Happy Friday! We’re on the move this morning, so we present you with the economy version of StrictlyVC.:) Investor-writer Semil Shah is in charge of our columns for one last week (and has some interesting Q&As lined up toward that end). If you want to chat with him or ask him anything in the meantime, you can find him here on Twitter.
Hope you have a wonderful weekend, everyone!
Top News in the A.M.
A redesign of Apple.com went live yesterday. Here’s what’s different.
Zynga yesterday beat analyst expectations for revenue and earnings, but its user numbers continued to decline.
The High Cost of Small Checks
Naively, one of the most profound lessons I had to learn in attempting to raise funds from limited partners is that most institutions prefer to write large checks. By “large,” I mean commitments to VC funds that are equal to at least or oftentimes two to three times more than what a typical decent startup may raise in its lifetime. It is all rational. The time, attention, diligence, legal burdens, and administrative headaches of doling out smaller checks to more funds reduces a larger institutions’ ability to concentrate and, frankly, creates a roster of more egos to manage over a long period of time.

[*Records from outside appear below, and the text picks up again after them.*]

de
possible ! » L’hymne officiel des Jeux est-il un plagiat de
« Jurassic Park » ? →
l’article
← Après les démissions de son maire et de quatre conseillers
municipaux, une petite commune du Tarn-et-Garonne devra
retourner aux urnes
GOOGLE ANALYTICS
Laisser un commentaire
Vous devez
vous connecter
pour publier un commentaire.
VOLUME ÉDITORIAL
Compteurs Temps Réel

An LP friend and mentor of mine summed it up perfectly to me: “Semil, I like you, but you gotta understand, my friends don’t get out of bed unless they’re writing a $25 million check.”
To those who haven’t raised funds or been around fund formation, it can all seem inefficient. For the rash of micro VC funds that have formed (mine included), we collectively confuse, vex, and overwhelm traditional institutions, including because of our higher pace of investing, heavily reduced levels of ownership, lack of toothy pro-rata rights, and a host of other issues.

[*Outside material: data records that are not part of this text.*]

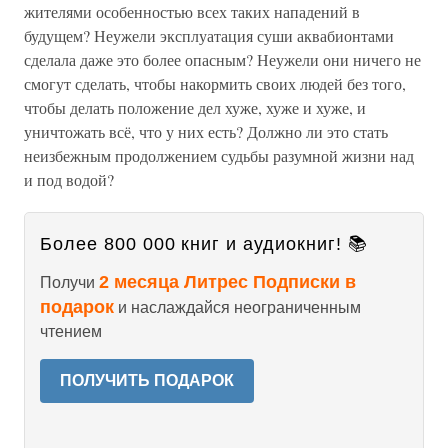
жителями особенностью всех таких нападений в
будущем? Неужели эксплуатация суши аквабионтами
сделала даже это более опасным? Неужели они ничего не
смогут сделать, чтобы накормить своих людей без того,
чтобы делать положение дел хуже, хуже и хуже, и
уничтожать всё, что у них есть? Должно ли это стать
неизбежным продолжением судьбы разумной жизни над
и под водой?
Более 800 000 книг и аудиокниг! 📚
2 месяца Литрес Подписки в
Получи
подарок
и наслаждайся неограниченным
чтением
ПОЛУЧИТЬ ПОДАРОК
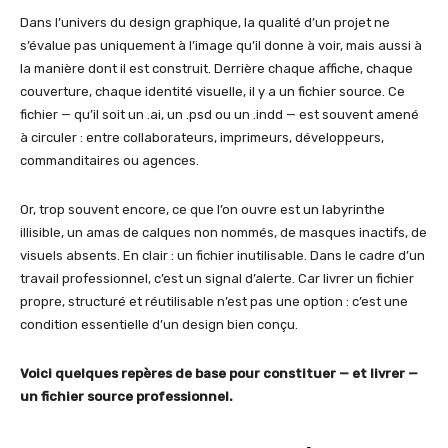
Dans l’univers du design graphique, la qualité d’un projet ne
s’évalue pas uniquement à l’image qu’il donne à voir, mais aussi à
la manière dont il est construit. Derrière chaque affiche, chaque
couverture, chaque identité visuelle, il y a un fichier source. Ce
fichier — qu’il soit un .ai, un .psd ou un .indd — est souvent amené
à circuler : entre collaborateurs, imprimeurs, développeurs,
commanditaires ou agences.
Or, trop souvent encore, ce que l’on ouvre est un labyrinthe
illisible, un amas de calques non nommés, de masques inactifs, de
visuels absents. En clair : un fichier inutilisable. Dans le cadre d’un
travail professionnel, c’est un signal d’alerte. Car livrer un fichier
propre, structuré et réutilisable n’est pas une option : c’est une
condition essentielle d’un design bien conçu.
Voici quelques repères de base pour constituer — et livrer —
un fichier source professionnel.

Luckily for micro VCs, it doesn’t really take that much money to get going. My first fund was $1 million. It was really hard to raise. Some people have access to wealthy folks, family offices, or corporations, but it isn’t a slam dunk to raise a small fund. The second fund was considerably bigger (relative to the first), yet was still too small for institutions. The third fund will be even bigger — perhaps just at the size where the larger institutions like to build a relationship and track, much like a large VC firm who drops a $100,000 check into a company with the hopes of monitoring its progress.

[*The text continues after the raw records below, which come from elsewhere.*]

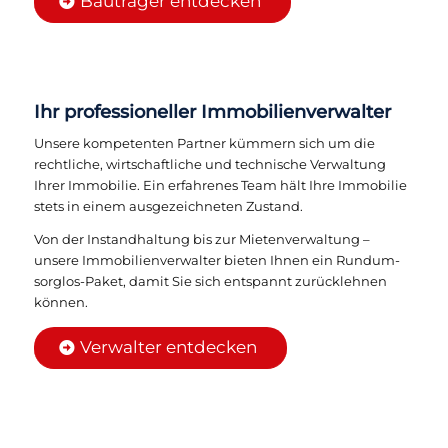
Bauträger entdecken
Ihr professioneller Immobilienverwalter
Unsere kompetenten Partner kümmern sich um die
rechtliche, wirtschaftliche und technische Verwaltung
Ihrer Immobilie. Ein erfahrenes Team hält Ihre Immobilie
stets in einem ausgezeichneten Zustand.
Von der Instandhaltung bis zur Mietenverwaltung –
unsere Immobilienverwalter bieten Ihnen ein Rundum-
sorglos-Paket, damit Sie sich entspannt zurücklehnen
können.
Verwalter entdecken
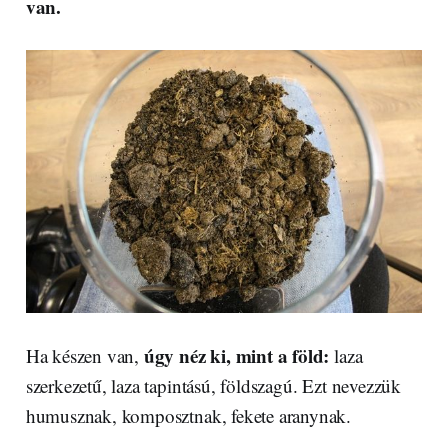
van.
úgy néz ki, mint a föld:
Ha készen van,
laza
szerkezetű, laza tapintású, földszagú. Ezt nevezzük
humusznak, komposztnak, fekete aranynak.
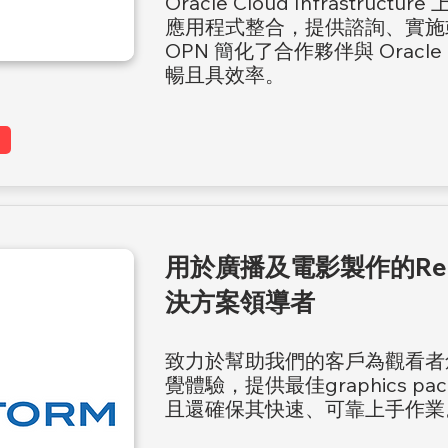
Oracle Cloud Infrastructu
應用程式整合，提供諮詢、實施
OPN 簡化了合作夥伴與 Orac
暢且具效率。
用於廣播及電影製作的Real
決方案領導者
致力於幫助我們的客戶為觀看者
覺體驗，提供最佳graphics p
且還確保其快速、可靠上手作業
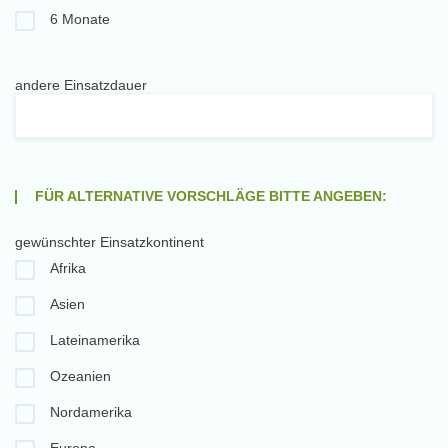
6 Monate
andere Einsatzdauer
FÜR ALTERNATIVE VORSCHLÄGE BITTE ANGEBEN:
gewünschter Einsatzkontinent
Afrika
Asien
Lateinamerika
Ozeanien
Nordamerika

As other non-traditional LPs (companies, high net-worths, and even funds) have stepped in, it’s created a boon for entrepreneurs. People with the right networks and halfway decent concepts can raise as little as $1 million in a month, even in a category where every early-stage investor knows there are four or five nearly identical competitors working on the same thing. Many of these attempts won’t go on to raise traditional venture capital, and the institutional LPs know that.
So, while there’s a high cost of writing so many small checks, we will have to wait a few years still to see just how costly it is. On the other hand, the cost of starting up may, in fact, decrease during any kind of correction as talent becomes less fragmented and major cost drivers (rent, salaries, benefits) decrease. Founders who are in demand and who are dilution-sensitive may want only specific people on their cap table, and they may want $100,000 to start, not $10 million or even $1 million.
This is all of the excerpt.